Referring to fig. 2 and 3, fig. 3 is an exploded view of the electronic device according to the present invention. The metal housing H includes a first housing H1 and a second housing H2. The slot S is provided at a side frame H11 of the first housing H1. As shown in fig. 3, the side frame H11 extends upward in the positive Y-axis direction. The first shell H1 is a C piece of the notebook computer, and the second shell H2 is a D piece of the notebook computer. It should be noted that, as seen in the Y-axis direction shown in fig. 1 to 3, fig. 2 and 3 are schematic diagrams of the electronic device D of fig. 1 after being flipped. Thus, in fig. 2 and 3, the second housing H2 is above the first housing H1. The antenna module M includes a carrier 1, a feeding member 2, a radiating member 3, and a grounding member (the second grounding portion 42 in fig. 3 is a part of the grounding member). For example, the carrier 1 may be a Speaker (Speaker), but the invention is not limited thereto. The carrier 1 is disposed between the first housing H1 and the second housing H2, and the feeding member 2, the radiating member 3, and the grounding member are disposed on the carrier 1. The feeding element 2 is used for feeding a signal. The radiation element 3 is disposed on a surface of the carrier 1 near the slot S, and the radiation element 3 is connected to the feeding element 2.

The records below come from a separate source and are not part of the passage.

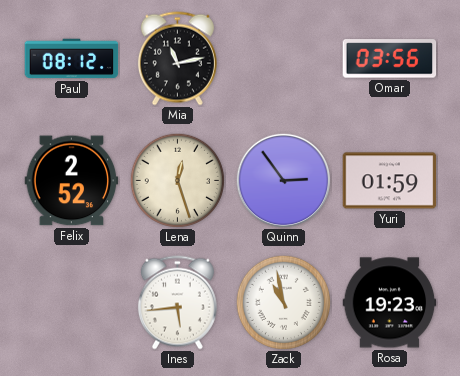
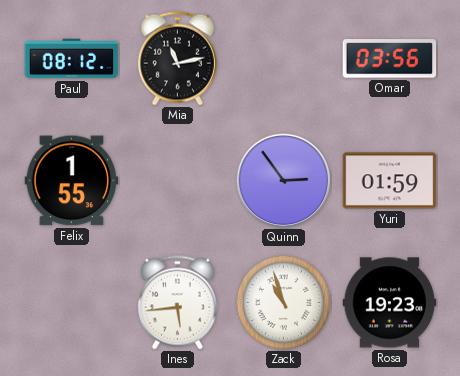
Felix: 2:52 -> 1:55
Lena: 12:27 -> none
Zack: 10:58 -> 10:57
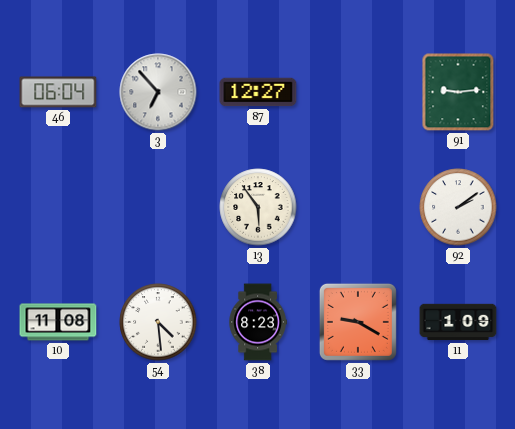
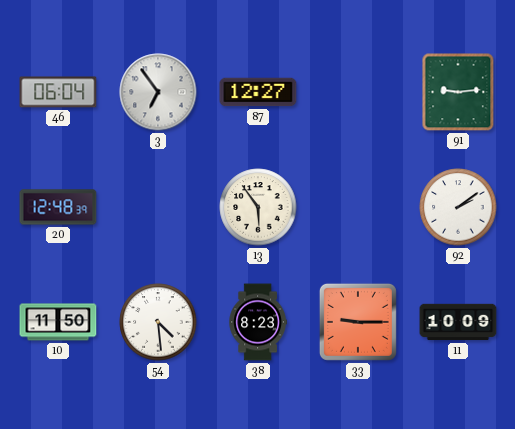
3: 6:53 -> 6:54
20: none -> 12:48
10: 11:08 -> 11:50
33: 9:20 -> 9:15
11: 1:09 -> 10:09
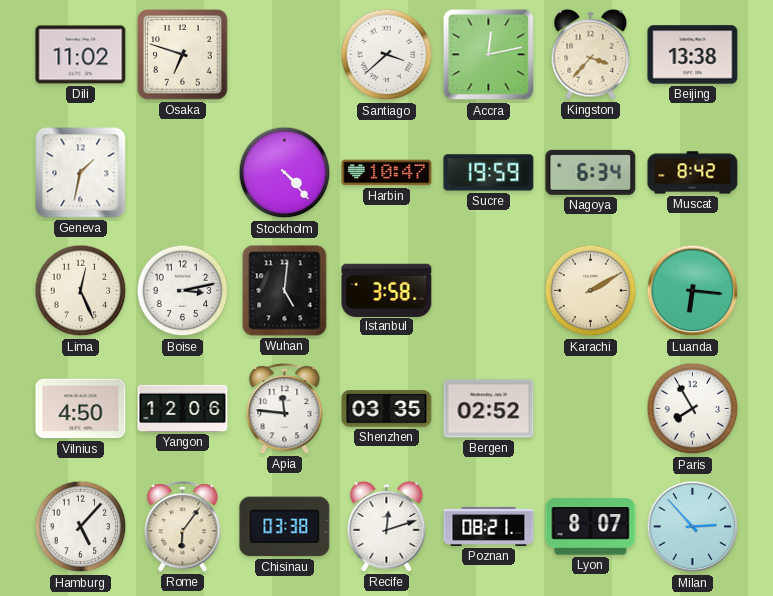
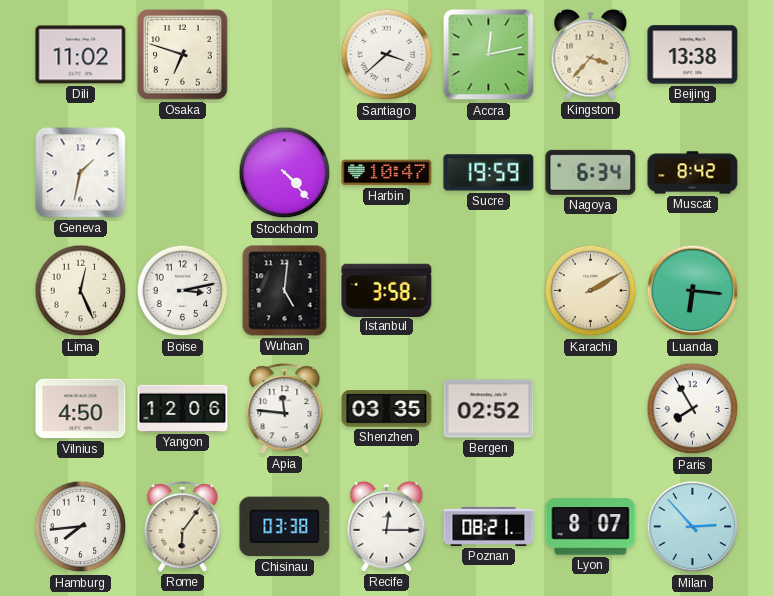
Hamburg: 5:07 -> 7:44
Recife: 12:12 -> 12:15
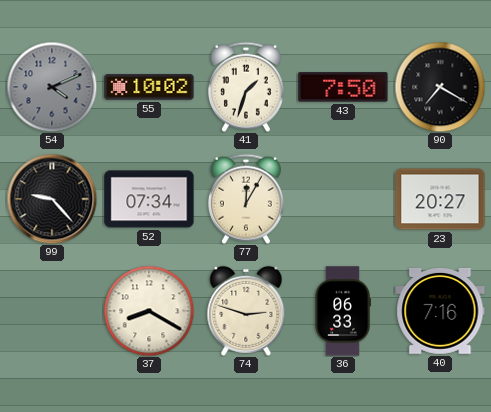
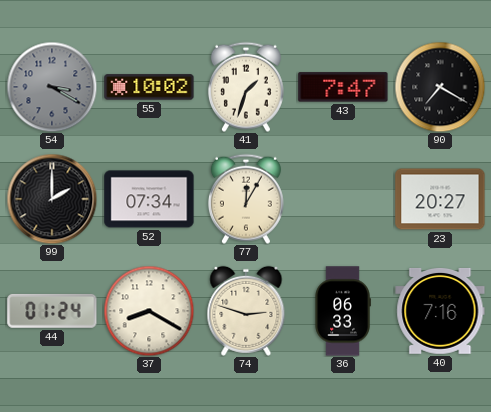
54: 4:11 -> 3:20
43: 7:50 -> 7:47
99: 9:23 -> 2:00
44: none -> 01:24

Referring to fig. 3 to 5, fig. 4 and 5 show schematic views of the antenna module according to the first embodiment of the invention at different viewing angles, and fig. 4 and 5 further enlarge the structure of the slot S. It should be noted that, the carrier 1 in fig. 2 has a three-dimensional structure with an L-shape. For convenience of description, the carrier 1 in fig. 4 and 5 is shown in a simplified structure, and the present invention is not limited to the structure and shape of the carrier 1. The slot S includes an open end S0, a first closed end S1 and a second closed end S2. The opening end S0 is located between the first closed end S1 and the second closed end S2, so that the slot S forms a T-shape. It should be noted that the second housing H2 has a window H0 formed of a nonmetallic material in a region adjacent to the slot S. Therefore, when the first housing H1 is assembled with the second housing H2, the region of the second housing H2 formed of metal does not cover the open end S0 of the slot S of the first housing H1. Thus, the slot S is effectively a slotted (Open slot) structure.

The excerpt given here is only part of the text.